How much would you pay for your own cyborg insect? If $99 seems reasonable, you're in luck. Backyard Brains is now ready to accept your order for a Roboroach!
Our Roboroach is an innovative marriage of behavioral neuroscience and neural engineering. Cockroaches use the antennas on their head to navigate the world around them. When these antennas touch a wall, the cockroach turns away from the wall. The antenna of a cockroach contains neurons that are sensitive to touch and smell.
The backpack we invented communicates directly to the neurons via small electrical pulses. The cockroach undergoes a short surgery (under anesthesia) in which wires are placed inside the antenna. Once it recovers, a backpack is temporarily placed on its back.

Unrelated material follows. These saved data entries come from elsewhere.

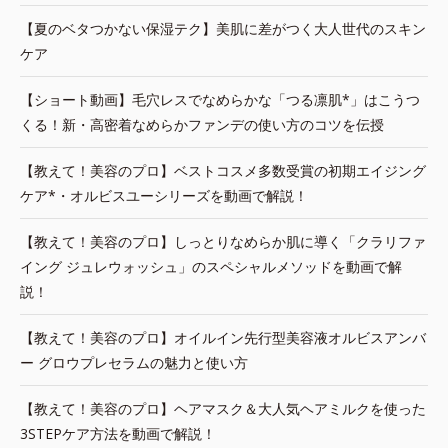
【夏のベタつかない保湿テク】美肌に差がつく大人世代のスキン
ケア
【ショート動画】毛穴レスでなめらかな「つる凛肌*」はこうつ
くる！新・高密着なめらかファンデの使い方のコツを伝授
【教えて！美容のプロ】ベストコスメ多数受賞の初期エイジング
ケア*・オルビスユーシリーズを動画で解説！
【教えて！美容のプロ】しっとりなめらか肌に導く「クラリファ
イング ジュレウォッシュ」のスペシャルメソッドを動画で解
説！
【教えて！美容のプロ】オイルイン先行型美容液オルビスアンバ
ー グロウプレセラムの魅力と使い方
【教えて！美容のプロ】ヘアマスク＆大人気ヘアミルクを使った
3STEPケア方法を動画で解説！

Science fiction fans know that the idea for steerable insects derives from Sparrowhawk, a 1990 science fiction novel by Dr. Thomas A. Easton.

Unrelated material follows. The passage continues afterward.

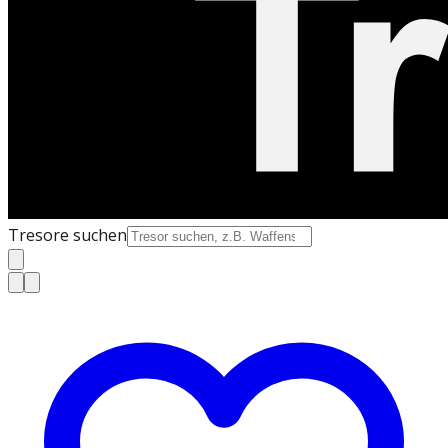
Tresore suchen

"There's the brain, the spinal chord, the motor centers. A cable, here, from the controller to the interface plug... wires from that to the brain." She explained how the controller, a computer, translated movements of the tiller or control yoke and the throttle and brake pedals into electrical signals and routed them as appropriate to the jets or the genimal's motor centers, triggering the genimal's own nervous system into commanding its muscles to serve the driver. All the necessary programming was built into the hardware...
(Read more about the Roachster)
I should also point out that Philip K. Dick anticipated the general idea of the fully steerable insect in 1964 in his novel Lies, Inc.. See the reference for the housefly monitor.